• Data records
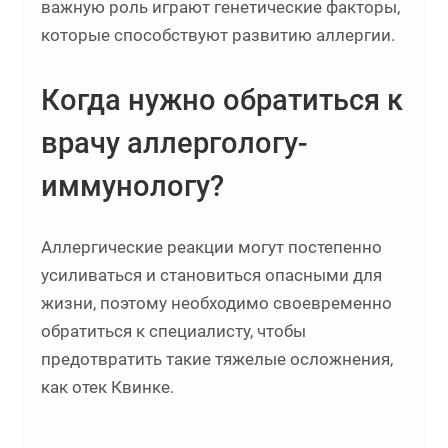
важную роль играют генетические факторы,
которые способствуют развитию аллергии.
Когда нужно обратиться к
врачу аллергологу-
иммунологу?
Аллергические реакции могут постепенно
усиливаться и становиться опасными для
жизни, поэтому необходимо своевременно
обратиться к специалисту, чтобы
предотвратить такие тяжелые осложнения,
как отек Квинке.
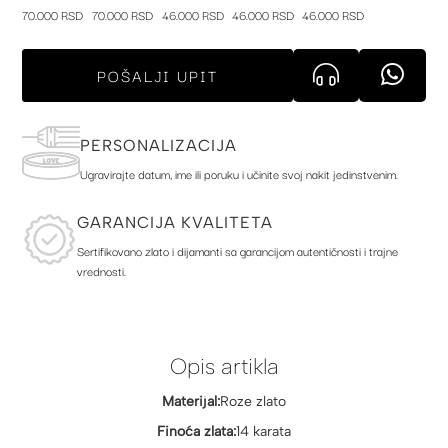
70.000 RSD
70.000 RSD
46.000 RSD
46.000 RSD
46.000 RSD
POŠALJI UPIT
PERSONALIZACIJA
Ugravirajte datum, ime ili poruku i učinite svoj nakit jedinstvenim.
GARANCIJA KVALITETA
Sertifikovano zlato i dijamanti sa garancijom autentičnosti i trajne
vrednosti.
Opis artikla
Materijal:
Roze zlato
Finoća zlata:
14 karata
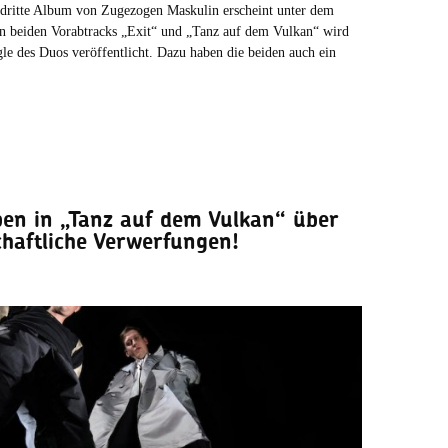
 dritte Album von Zugezogen Maskulin erscheint unter dem
en beiden Vorabtracks „Exit“ und „Tanz auf dem Vulkan“ wird
le des Duos veröffentlicht. Dazu haben die beiden auch ein
en in „Tanz auf dem Vulkan“ über
chaftliche Verwerfungen!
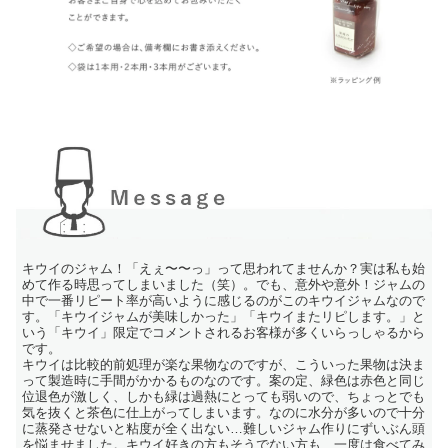
キウイのジャム！「えぇ〜〜っ」って思われてませんか？実は私も始
めて作る時思ってしまいました（笑）。でも、意外や意外！ジャムの
中で一番リピート率が高いように感じるのがこのキウイジャムなので
す。「キウイジャムが美味しかった」「キウイまたリピします。」と
いう「キウイ」限定でコメントされるお客様が多くいらっしゃるから
です。
キウイは比較的前処理が楽な果物なのですが、こういった果物は決ま
って製造時に手間がかかるものなのです。案の定、緑色は赤色と同じ
位退色が激しく、しかも緑は過熱にとっても弱いので、ちょっとでも
気を抜くと茶色に仕上がってしまいます。なのに水分が多いので十分
に蒸発させないと粘度が全く出ない…難しいジャム作りにずいぶん頭
を悩ませました。キウイ好きの方もそうでない方も、一度は食べてみ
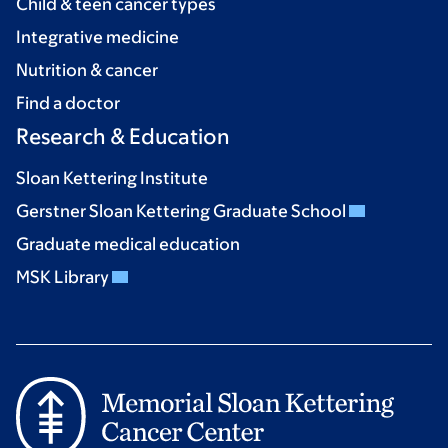
Child & teen cancer types
Integrative medicine
Nutrition & cancer
Find a doctor
Research & Education
Sloan Kettering Institute
Gerstner Sloan Kettering Graduate School
Graduate medical education
MSK Library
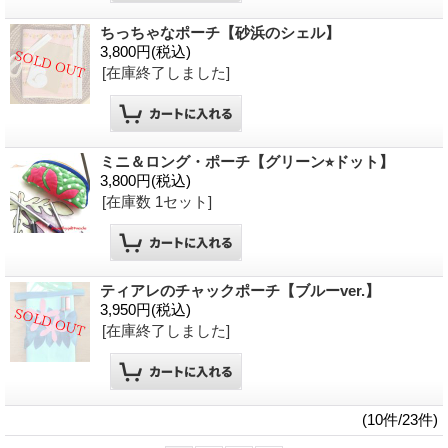
ちっちゃなポーチ【砂浜のシェル】
3,800円
(税込)
[在庫終了しました]
ミニ＆ロング・ポーチ【グリーン⭐︎ドット】
3,800円
(税込)
[在庫数 1セット]
ティアレのチャックポーチ【ブルーver.】
3,950円
(税込)
[在庫終了しました]
(10件/23件)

• Task item
Find the line containing "MSK Library" in the records above and restate it, and each line after it through the end, word for word, dropping the pictures.

• Exercise result
MSK Library
ちっちゃなポーチ【砂浜のシェル】
3,800円
(税込)
[在庫終了しました]
ミニ＆ロング・ポーチ【グリーン⭐︎ドット】
3,800円
(税込)
[在庫数 1セット]
ティアレのチャックポーチ【ブルーver.】
3,950円
(税込)
[在庫終了しました]
(10件/23件)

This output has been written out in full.